Stand Firm for Public Control of Public Schools

Top Ten Reasons to Refuse Receivership

The Buffalo public has demanded:

1) Public control of public schools, where we the public, the parents, students, teachers, staff and community members, decide. We are the experts, we know what is needed, like smaller classes, music and physical education for all now.

2) Equal Right to Education for All. We reject the inequality and segregation of Buffalo schools and demand that the state take immediate action to fully fund all the schools based on their needs. It is the state that is failing, not our children and teachers.

3) Raising the quality of the public schools, by raising the quality of democracy. Concentrating power in the hands of appointed individuals, like the Education Commissioner and receiver, solves no problem. We need to enhance and expand the power of the public. Our Schools, We Decide!

For these reasons it is vital to firmly oppose state take over using receivership for 25 Buffalo public schools. Receivership is an undemocratic assault on elected governance, with the appointed state Education Commissioner given great powers over the local appointed receiver, who in turn has power over such matters as budget, curriculum, hiring and firing, discipline, class size, teaching conditions, assignments and qualifications, and more.

Refuse! And join the demonstration September 2, McKinley High School, 3:30pm

Top Ten Reasons to Refuse Receivership

1) Receivership will take power from the public (parents, students, staff, teachers). Receivership is an undemocratic state take over of the Buffalo public schools, that concentrates power in the hands of unelected individuals, accountable to the state, not the Buffalo public.
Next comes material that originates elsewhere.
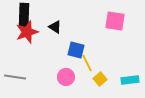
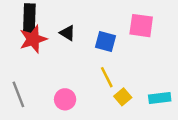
blue square: (76, 50) -> (106, 42), moved
gray line: (15, 77) -> (18, 94), turned 60
pink circle: (66, 77) -> (65, 99), moved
It opens the way for privatizing public schools and using our public tax dollars to pay private companies.

2) Receivership does not address the great inequality in our schools and indeed is again increasing it. The law, passed as part of the budget, does not provide increased funding to meet the needs of all public schools. The schools being targeted for takeover are heavily minority and impoverished and again being forced to suffer the most.

3) Receivership will likely mean fewer teachers of color in our schools, as the receiver can hire and fire as he decides.

4) The receiver has power to fire all teachers and staff without cause, at each of the 25 schools. This causes anxiety and uncertainty now, especially for younger children, and great chaos and instability when it happens. There could be a revolving door of teachers and potentially use of individuals not certified in schools where stability and continuity are most needed.

We say organize now to reject firing without cause and take additional action if the receiver decides to fire teachers, staff and administrators at any one of the 25 schools!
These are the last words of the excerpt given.